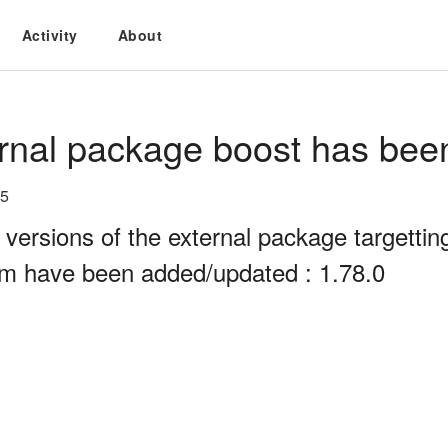
Activity
About
rnal package boost has bee
25
 versions of the external package targett
rm have been added/updated : 1.78.0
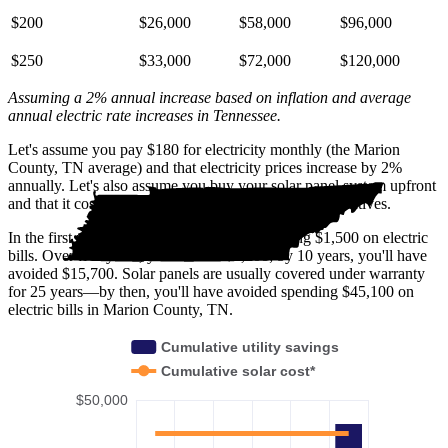
$200
$26,000
$58,000
$96,000
$250
$33,000
$72,000
$120,000
Assuming a 2% annual increase based on inflation and average
annual electric rate increases
in Tennessee
.
Let's assume you pay $180 for electricity monthly (the Marion
County, TN average) and that electricity prices increase by 2%
annually. Let's also assume you buy your solar panel system upfront
and that it costs you $43,200 before any available incentives.
In the first year with solar, you'll avoid spending $1,500 on electric
bills. Over five years, you'll avoid $7,500; by 10 years, you'll have
avoided $15,700. Solar panels are usually covered under warranty
for 25 years—by then, you'll have avoided spending $45,100 on
electric bills in Marion County, TN.
Cumulative utility savings
Cumulative solar cost*
$50,000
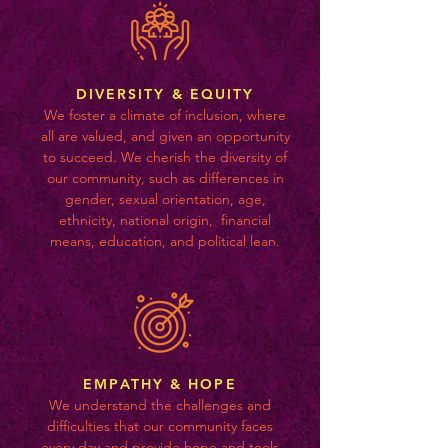
DIVERSITY & EQUITY
We foster a climate of inclusion, where
all are valued, and given an opportunity
to succeed. We cherish the diversity of
our community, such as differences in
gender, sexual orientation, age,
ethnicity, national origin, financial
means, education, and political lean.
EMPATHY & HOPE
We understand the challenges and
difficulties that our community faces
every day and provide hope and tools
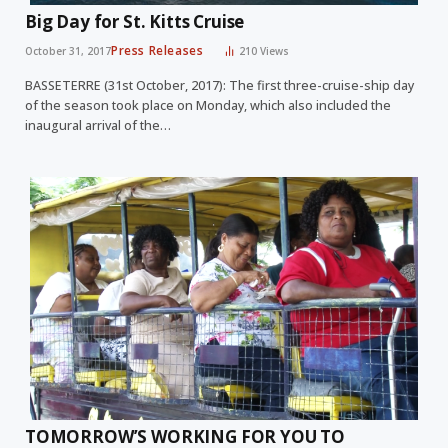
Big Day for St. Kitts Cruise
Press Releases
October 31, 2017
210
Views
BASSETERRE (31st October, 2017): The first three-cruise-ship day
of the season took place on Monday, which also included the
inaugural arrival of the…
TOMORROW’S WORKING FOR YOU TO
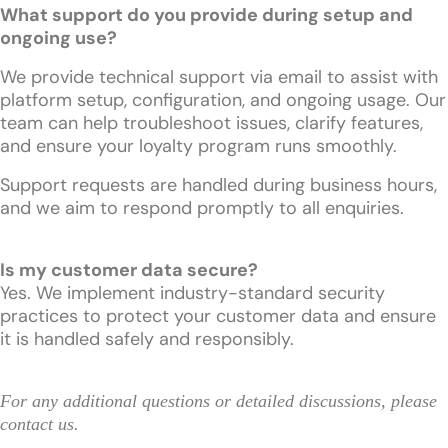
What support do you provide during setup and
ongoing use?
We provide technical support via email to assist with
platform setup, configuration, and ongoing usage. Our
team can help troubleshoot issues, clarify features,
and ensure your loyalty program runs smoothly.
Support requests are handled during business hours,
and we aim to respond promptly to all enquiries.
Is my customer data secure?
Yes. We implement industry-standard security
practices to protect your customer data and ensure
it is handled safely and responsibly.
For any additional questions or detailed discussions, please
contact us
.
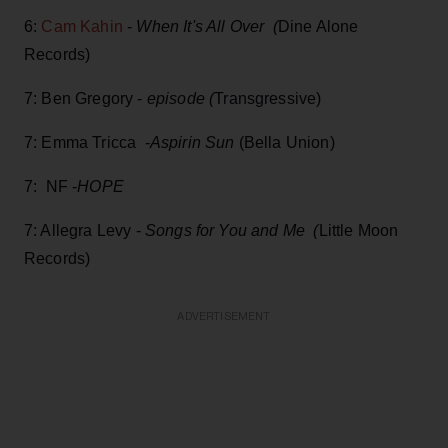
6:
Cam Kahin
-
When It's All Over (
Dine Alone
Records)
7: Ben Gregory -
episode (
Transgressive)
7: Emma Tricca -
Aspirin Sun
(Bella Union)
7: NF -
HOPE
7: Allegra Levy -
Songs for You and Me (
Little Moon
Records)
ADVERTISEMENT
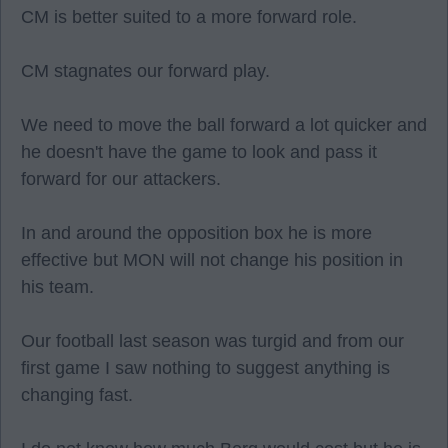
CM is better suited to a more forward role.
CM stagnates our forward play.
We need to move the ball forward a lot quicker and
he doesn't have the game to look and pass it
forward for our attackers.
In and around the opposition box he is more
effective but MON will not change his position in
his team.
Our football last season was turgid and from our
first game I saw nothing to suggest anything is
changing fast.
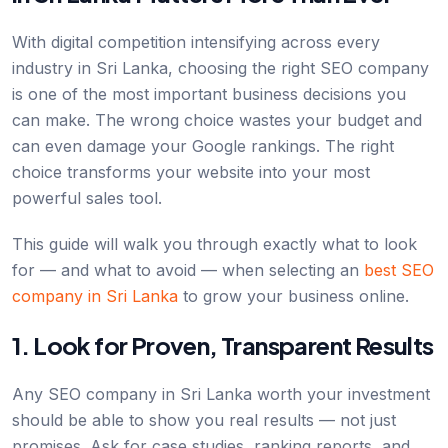
With digital competition intensifying across every
industry in Sri Lanka, choosing the right SEO company
is one of the most important business decisions you
can make. The wrong choice wastes your budget and
can even damage your Google rankings. The right
choice transforms your website into your most
powerful sales tool.
This guide will walk you through exactly what to look
for — and what to avoid — when selecting an
best SEO
company in Sri Lanka
to grow your business online.
1. Look for Proven, Transparent Results
Any SEO company in Sri Lanka worth your investment
should be able to show you real results — not just
promises. Ask for case studies, ranking reports, and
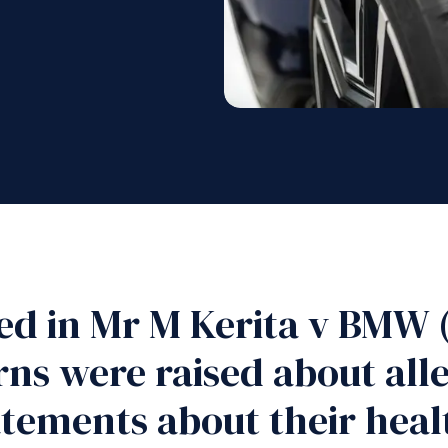
ed in Mr M Kerita v BMW
ns were raised about alle
atements about their healt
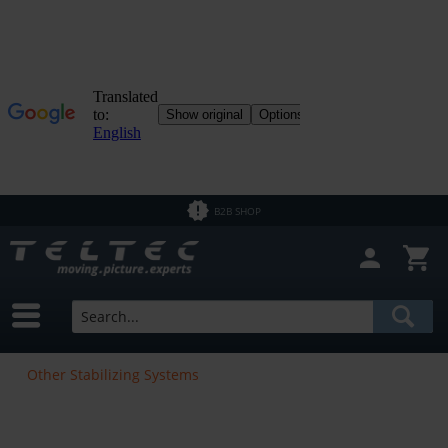
B2B SHOP
Other Stabilizing Systems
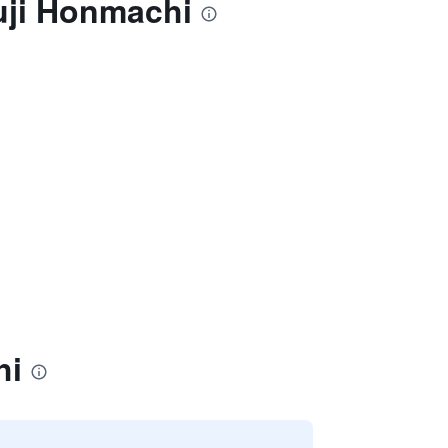
uji Honmachi
hi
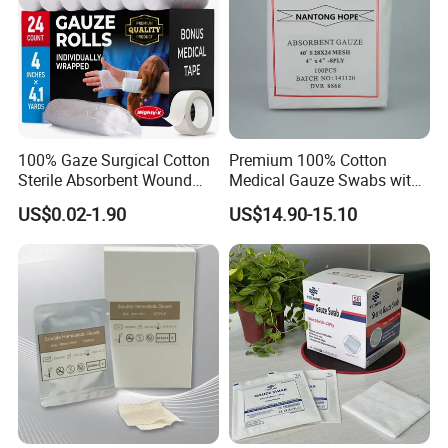
100% Gaze Surgical Cotton
Premium 100% Cotton
Sterile Absorbent Wound
Medical Gauze Swabs with
Dressing Gauze Swab
CE Certification
US$0.02-1.90
US$14.90-15.10
Gauze Pads Sterilization
Surgical Gauze Roll
Bandage for Wound Care
with X-ray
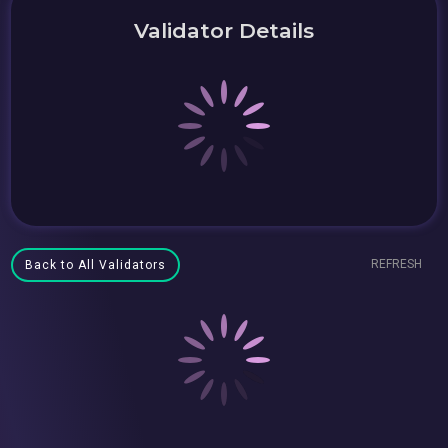
Validator Details
REFRESH
Back to All Validators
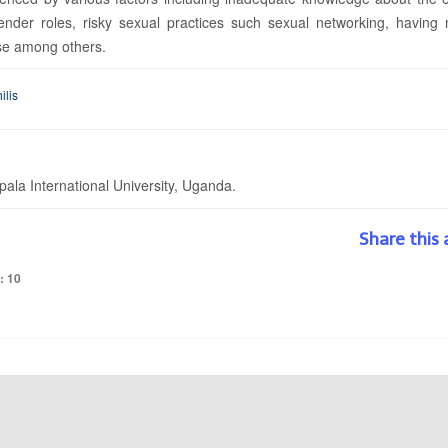
er roles, risky sexual practices such sexual networking, having m
se among others.
ilis
la International University, Uganda.
Share this 
: 10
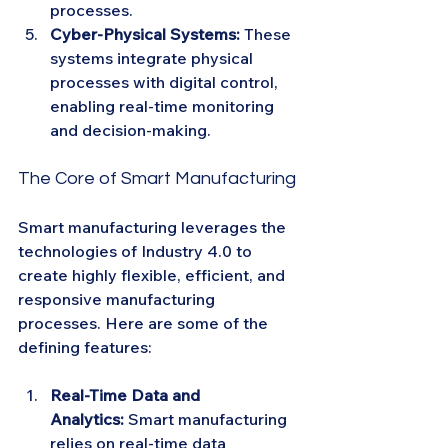
processes.
Cyber-Physical Systems:
 These 
systems integrate physical 
processes with digital control, 
enabling real-time monitoring 
and decision-making.
The Core of Smart Manufacturing
Smart manufacturing leverages the 
technologies of Industry 4.0 to 
create highly flexible, efficient, and 
responsive manufacturing 
processes. Here are some of the 
defining features:
Real-Time Data and 
Analytics:
 Smart manufacturing 
relies on real-time data 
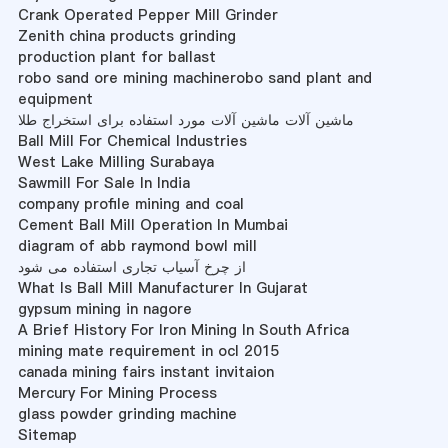
Crank Operated Pepper Mill Grinder
Zenith china products grinding
production plant for ballast
robo sand ore mining machinerobo sand plant and
equipment
ماشین آلات ماشین آلات مورد استفاده برای استخراج طلا
Ball Mill For Chemical Industries
West Lake Milling Surabaya
Sawmill For Sale In India
company profile mining and coal
Cement Ball Mill Operation In Mumbai
diagram of abb raymond bowl mill
از چرخ آسیاب تجاری استفاده می شود
What Is Ball Mill Manufacturer In Gujarat
gypsum mining in nagore
A Brief History For Iron Mining In South Africa
mining mate requirement in ocl 2015
canada mining fairs instant invitaion
Mercury For Mining Process
glass powder grinding machine
Sitemap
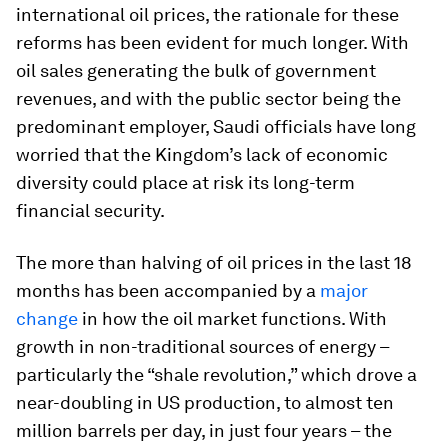
international oil prices, the rationale for these
reforms has been evident for much longer. With
oil sales generating the bulk of government
revenues, and with the public sector being the
predominant employer, Saudi officials have long
worried that the Kingdom’s lack of economic
diversity could place at risk its long-term
financial security.
The more than halving of oil prices in the last 18
months has been accompanied by a
major
change
in how the oil market functions. With
growth in non-traditional sources of energy –
particularly the “shale revolution,” which drove a
near-doubling in US production, to almost ten
million barrels per day, in just four years – the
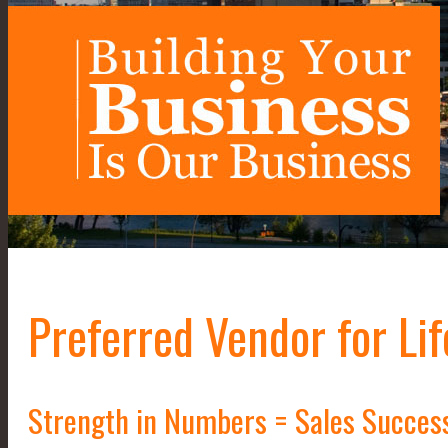
Preferred Vendor for Lif
Strength in Numbers = Sales Succes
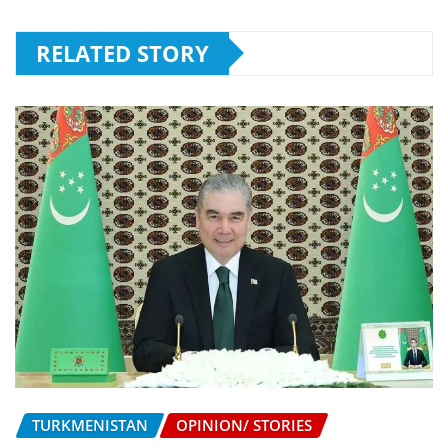
RELATED STORY
TURKMENISTAN
OPINION/ STORIES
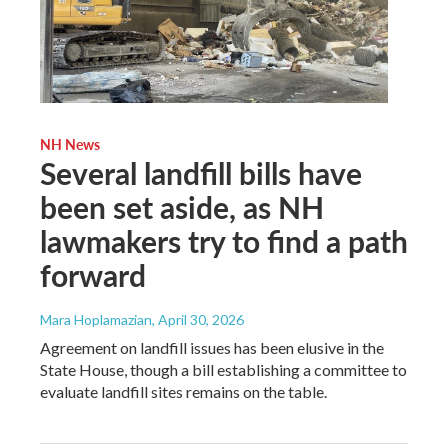
NH News
Several landfill bills have
been set aside, as NH
lawmakers try to find a path
forward
Mara Hoplamazian
, April 30, 2026
Agreement on landfill issues has been elusive in the
State House, though a bill establishing a committee to
evaluate landfill sites remains on the table.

> WHAT THE TASK ASKS: Return the full material word for word. Do not include the pictures.

> EXPECTED OUTPUT:
Activity
About
rnal package boost has bee
25
 versions of the external package targett
rm have been added/updated : 1.78.0
$200
$26,000
$58,000
$96,000
$250
$33,000
$72,000
$120,000
Assuming a 2% annual increase based on inflation and average
annual electric rate increases
in Tennessee
.
Let's assume you pay $180 for electricity monthly (the Marion
County, TN average) and that electricity prices increase by 2%
annually. Let's also assume you buy your solar panel system upfront
and that it costs you $43,200 before any available incentives.
In the first year with solar, you'll avoid spending $1,500 on electric
bills. Over five years, you'll avoid $7,500; by 10 years, you'll have
avoided $15,700. Solar panels are usually covered under warranty
for 25 years—by then, you'll have avoided spending $45,100 on
electric bills in Marion County, TN.
Cumulative utility savings
Cumulative solar cost*
$50,000
DIVERSITY & EQUITY
We foster a climate of inclusion, where
all are valued, and given an opportunity
to succeed. We cherish the diversity of
our community, such as differences in
gender, sexual orientation, age,
ethnicity, national origin, financial
means, education, and political lean.
EMPATHY & HOPE
We understand the challenges and
difficulties that our community faces
every day and provide hope and tools
Big Day for St. Kitts Cruise
Press Releases
October 31, 2017
210
Views
BASSETERRE (31st October, 2017): The first three-cruise-ship day
of the season took place on Monday, which also included the
inaugural arrival of the…
TOMORROW’S WORKING FOR YOU TO
What support do you provide during setup and
ongoing use?
We provide technical support via email to assist with
platform setup, configuration, and ongoing usage. Our
team can help troubleshoot issues, clarify features,
and ensure your loyalty program runs smoothly.
Support requests are handled during business hours,
and we aim to respond promptly to all enquiries.
Is my customer data secure?
Yes. We implement industry-standard security
practices to protect your customer data and ensure
it is handled safely and responsibly.
For any additional questions or detailed discussions, please
contact us
.
6:
Cam Kahin
-
When It's All Over (
Dine Alone
Records)
7: Ben Gregory -
episode (
Transgressive)
7: Emma Tricca -
Aspirin Sun
(Bella Union)
7: NF -
HOPE
7: Allegra Levy -
Songs for You and Me (
Little Moon
Records)
ADVERTISEMENT
CM is better suited to a more forward role.
CM stagnates our forward play.
We need to move the ball forward a lot quicker and
he doesn't have the game to look and pass it
forward for our attackers.
In and around the opposition box he is more
effective but MON will not change his position in
his team.
Our football last season was turgid and from our
first game I saw nothing to suggest anything is
changing fast.
With digital competition intensifying across every
industry in Sri Lanka, choosing the right SEO company
is one of the most important business decisions you
can make. The wrong choice wastes your budget and
can even damage your Google rankings. The right
choice transforms your website into your most
powerful sales tool.
This guide will walk you through exactly what to look
for — and what to avoid — when selecting an
best SEO
company in Sri Lanka
to grow your business online.
1. Look for Proven, Transparent Results
Any SEO company in Sri Lanka worth your investment
should be able to show you real results — not just
promises. Ask for case studies, ranking reports, and
ed in Mr M Kerita v BMW
ns were raised about alle
atements about their healt
B2B SHOP
Other Stabilizing Systems
uji Honmachi
hi
100% Gaze Surgical Cotton
Premium 100% Cotton
Sterile Absorbent Wound
Medical Gauze Swabs with
Dressing Gauze Swab
CE Certification
US$0.02-1.90
US$14.90-15.10
Gauze Pads Sterilization
Surgical Gauze Roll
Bandage for Wound Care
with X-ray
Validator Details
REFRESH
Back to All Validators
er roles, risky sexual practices such sexual networking, having m
se among others.
ilis
la International University, Uganda.
Share this 
: 10
processes.
Cyber-Physical Systems:
 These 
systems integrate physical 
processes with digital control, 
enabling real-time monitoring 
and decision-making.
The Core of Smart Manufacturing
Smart manufacturing leverages the 
technologies of Industry 4.0 to 
create highly flexible, efficient, and 
responsive manufacturing 
processes. Here are some of the 
defining features:
Real-Time Data and 
Analytics:
 Smart manufacturing 
relies on real-time data 
Crank Operated Pepper Mill Grinder
Zenith china products grinding
production plant for ballast
robo sand ore mining machinerobo sand plant and
equipment
ماشین آلات ماشین آلات مورد استفاده برای استخراج طلا
Ball Mill For Chemical Industries
West Lake Milling Surabaya
Sawmill For Sale In India
company profile mining and coal
Cement Ball Mill Operation In Mumbai
diagram of abb raymond bowl mill
از چرخ آسیاب تجاری استفاده می شود
What Is Ball Mill Manufacturer In Gujarat
gypsum mining in nagore
A Brief History For Iron Mining In South Africa
mining mate requirement in ocl 2015
canada mining fairs instant invitaion
Mercury For Mining Process
glass powder grinding machine
Sitemap
international oil prices, the rationale for these
reforms has been evident for much longer. With
oil sales generating the bulk of government
revenues, and with the public sector being the
predominant employer, Saudi officials have long
worried that the Kingdom’s lack of economic
diversity could place at risk its long-term
financial security.
The more than halving of oil prices in the last 18
months has been accompanied by a
major
change
in how the oil market functions. With
growth in non-traditional sources of energy –
particularly the “shale revolution,” which drove a
near-doubling in US production, to almost ten
million barrels per day, in just four years – the
Preferred Vendor for Lif
Strength in Numbers = Sales Succes
RELATED STORY
TURKMENISTAN
OPINION/ STORIES
NH News
Several landfill bills have
been set aside, as NH
lawmakers try to find a path
forward
Mara Hoplamazian
, April 30, 2026
Agreement on landfill issues has been elusive in the
State House, though a bill establishing a committee to
evaluate landfill sites remains on the table.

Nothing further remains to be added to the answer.